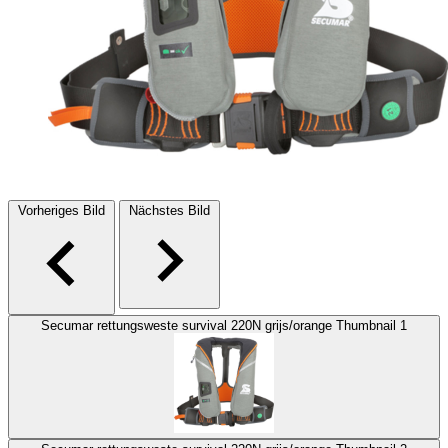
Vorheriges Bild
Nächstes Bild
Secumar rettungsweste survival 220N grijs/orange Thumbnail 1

***

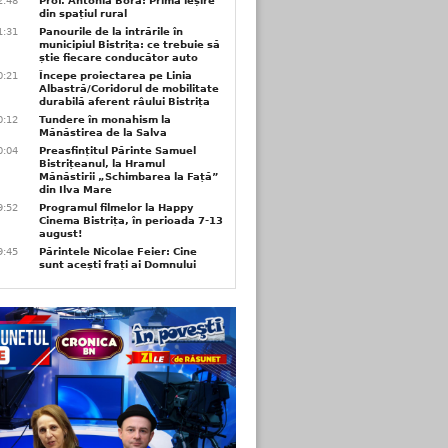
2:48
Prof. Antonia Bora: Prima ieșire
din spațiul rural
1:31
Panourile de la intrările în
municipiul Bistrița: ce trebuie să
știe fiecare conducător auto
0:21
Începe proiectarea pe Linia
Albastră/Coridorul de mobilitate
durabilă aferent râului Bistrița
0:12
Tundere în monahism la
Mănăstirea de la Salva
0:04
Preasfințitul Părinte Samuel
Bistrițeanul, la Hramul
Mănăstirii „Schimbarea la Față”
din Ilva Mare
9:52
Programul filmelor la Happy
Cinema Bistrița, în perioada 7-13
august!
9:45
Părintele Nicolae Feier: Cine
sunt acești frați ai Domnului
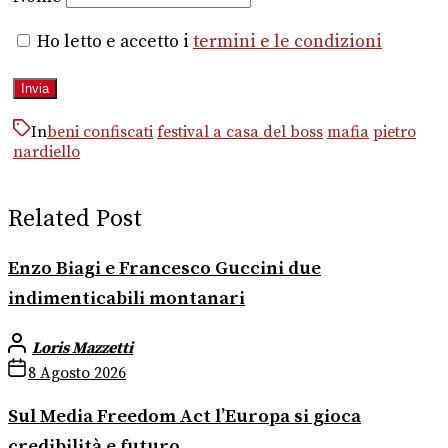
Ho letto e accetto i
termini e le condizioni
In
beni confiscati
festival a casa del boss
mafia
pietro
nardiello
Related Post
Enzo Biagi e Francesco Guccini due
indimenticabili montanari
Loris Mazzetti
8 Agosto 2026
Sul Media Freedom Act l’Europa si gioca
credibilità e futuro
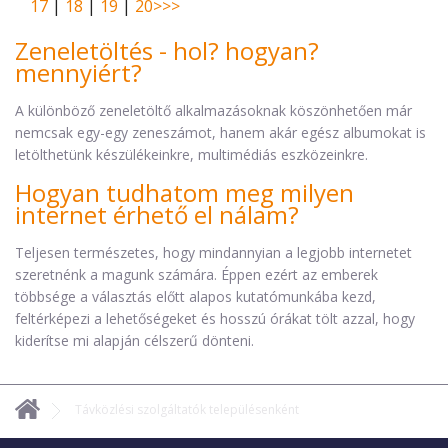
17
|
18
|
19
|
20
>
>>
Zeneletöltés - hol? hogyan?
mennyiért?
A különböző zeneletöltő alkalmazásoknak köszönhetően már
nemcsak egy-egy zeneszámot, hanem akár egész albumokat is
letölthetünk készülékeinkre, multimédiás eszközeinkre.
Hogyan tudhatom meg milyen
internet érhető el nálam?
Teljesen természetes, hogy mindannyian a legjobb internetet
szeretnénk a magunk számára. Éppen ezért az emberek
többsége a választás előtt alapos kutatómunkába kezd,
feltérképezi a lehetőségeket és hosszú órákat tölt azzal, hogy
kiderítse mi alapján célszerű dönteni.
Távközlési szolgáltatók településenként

***

What is expected: For this exercise, please output exactly the lines above starting at the line with "Teljesen természetes, hogy" and ending at the line with "Távközlési szolgáltatók településenként", ends included.

Written response:
Teljesen természetes, hogy mindannyian a legjobb internetet
szeretnénk a magunk számára. Éppen ezért az emberek
többsége a választás előtt alapos kutatómunkába kezd,
feltérképezi a lehetőségeket és hosszú órákat tölt azzal, hogy
kiderítse mi alapján célszerű dönteni.
Távközlési szolgáltatók településenként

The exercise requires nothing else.